Zhong Yang (钟阳; born January 1972) is a former Chinese politician of Bouyei ethnicity who spent her entire career in her home-province Guizhou. She was investigated by China's top anti-graft agency in April 2023. Previously she served as governor of Qiannan Buyei and Miao Autonomous Prefecture.

She was a delegate to the 14th National People's Congress.

==Early life and education==
Zhong was born in Ji'an, Jiangxi, in January 1972. In 1990, she was accepted to Southwest Minzu University, where she majored in history.

==Career==
Zhong joined the Chinese Communist Party (CCP) in May 1994, and got involved in politics in July 1994, when she was assigned to the Organization Department of Guiyang Municipal Committee of the Communist Youth League of China. In June 2005, she became secretary General of the CCP Guiyang Municipal Committee. She became magistrate of Xifeng County in October 2011, and then party secretary, the top political position in the county, beginning in January 2014. She was appointed secretary of the Party Working Committee of Guiyang National Economic and Technological Development Zone in October 2015, concurrently serving as secretary of CCP Huaxi District Committee and member of the Party Working Committee of Gui'an New Area. She was vice governor of Qiannan Buyei and Miao Autonomous Prefecture in December 2018 and subsequently executive vice governor in December 2019. She was elevated to governor in March 2021.

==Investigation==
On 18 April 2023, she was suspected of "serious violations of laws and regulations" by the Central Commission for Discipline Inspection (CCDI), the party's internal disciplinary body, and the National Supervisory Commission, the highest anti-corruption agency of China. On 28 July 2024, the Qiannan Prefecture People's Congress officially removed Zhong from her position as a representative of the 14th Guizhou Provincial People's Congress. Following this, on 1 September, the Standing Committee of the Guizhou Provincial People's Congress terminated her qualifications as a representative of the 14th National People's Congress.

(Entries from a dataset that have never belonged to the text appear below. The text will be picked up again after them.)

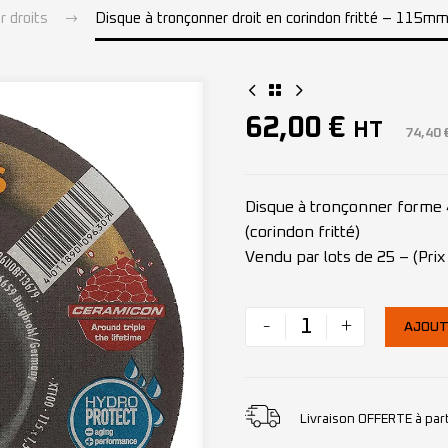
r droits
Disque à tronçonner droit en corindon fritté – 115m
62,00
€
HT
74,40
Disque à tronçonner forme 
(corindon fritté)
Vendu par lots de 25 – (Prix 
-
+
AJOUT
Livraison OFFERTE à par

Earlier, on 20 January 2024, a documentary jointly produced by the Guizhou Provincial Commission for Discipline Inspection and Guizhou Provincial Radio and Television Station exposed her misconduct. On 29 January, Zhong's trial commenced at the Zunyi Intermediate People's Court. The Zunyi City People's Procuratorate presented charges against her, alleging that between 2010 and 2021, she abused her authority in various roles—including deputy secretary, county magistrate, and governor—to facilitate agreements, project contracts, and fund allocations for personal benefit. She was accused of accepting over ¥58.96 million in bribes, though ¥29 million was not fully obtained. During the trial, evidence was presented, cross-examinations were conducted, and both sides presented their arguments. Zhong made a final statement in court, pleaded guilty, and the court adjourned to announce the verdict at a later date.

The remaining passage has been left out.